The median age of Indigenous patients (45 years) was lower than for non-Indigenous ICU patients (64 years), the study found.
For patients with South Australian postcodes, unadjusted mortality at discharge and 12 months and 8 years after admission was lower for Indigenous patients; after adjusting for age, sex, diabetes, severity of illness, and diagnostic group, mortality was similar for both groups at discharge, but greater for Indigenous patients at 12 months and 8 years.
The number of potential years of life lost was greater for Indigenous patients (24.0 v 12.5), but, referenced to respective population life expectancies, relative survival at 8 years was similar.
“Our major findings are that, after adjusting for major demographic and clinical factors, in-hospital mortality was similar for Indigenous and non-Indigenous intensive care patients, but mortality at 12 months and 8 years after admission was greater for Indigenous patients,” says the lead author Dr William Mitchell, a visiting Master of Public Health from Harvard University, Boston.
“Higher levels of chronic disease, remoteness, lower socio-economic status, and difficult access to health care for Indigenous patients are probable contributors to higher long-term mortality.
“Comparable studies have reported similar differences in age, chronic disease status, and intensive care admission diagnoses for critically ill Indigenous Australians, as well as a greater burden of chronic disease after episodes of critical illness.”
The study concludes that the factors underlying the overall gap in life expectancy between Indigenous and non-Indigenous Australians are more important than the impact of the ICU admission itself for determining long term outcomes for Indigenous patients.
Flinders University contributor Associate Professor Shailesh Bihari, an Intensive Care Consultant at Flinders Medical Centre, says chronic conditions, isolated homelands and geographic location, and early self-discharge are connected to the poorer long-term outcomes for Aboriginal and Torres Strait Islander patients.

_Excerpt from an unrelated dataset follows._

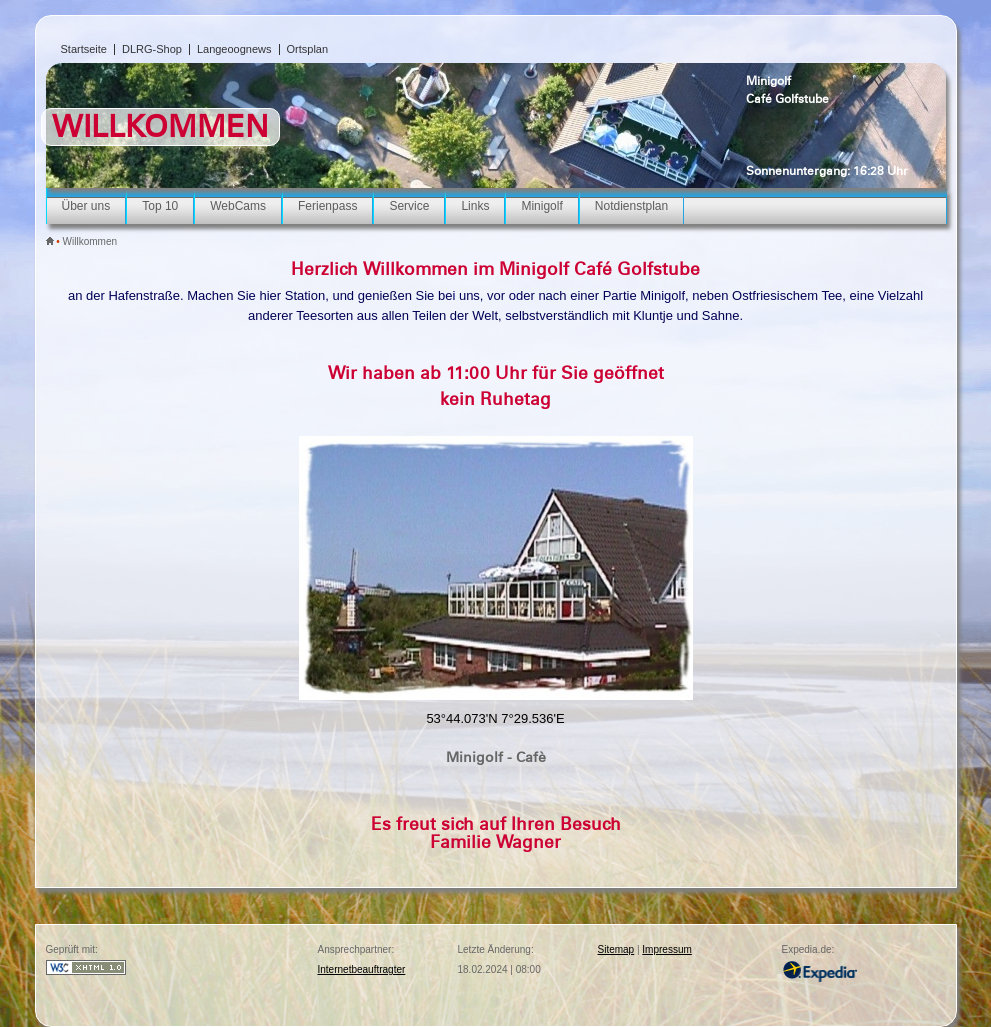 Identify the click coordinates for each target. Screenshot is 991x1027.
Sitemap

After adjusting for major demographic and clinical factors, in-hospital mortality was similar for Indigenous and non-Indigenous intensive care patients, but mortality at 12 months and 8 years after admission was greater for Indigenous patients.
This means rigorous follow-up of Indigenous patients recovering from critical illness needs ongoing support to keep regular medical appointments, medications and followup care, including if they self discharge themselves from hospital early.
The study, ‘Long term outcomes for Aboriginal and Torres Strait Islander Australians after hospital intensive care’ (June 2020) by WG Mitchell, A Deane, A Brown, S Bihari, H Wong, R Ramadoss and M Finnis, DOI: 10.5694/mja2.50649. The Medical Journal of Australia is a publication of the Australian Medical Association.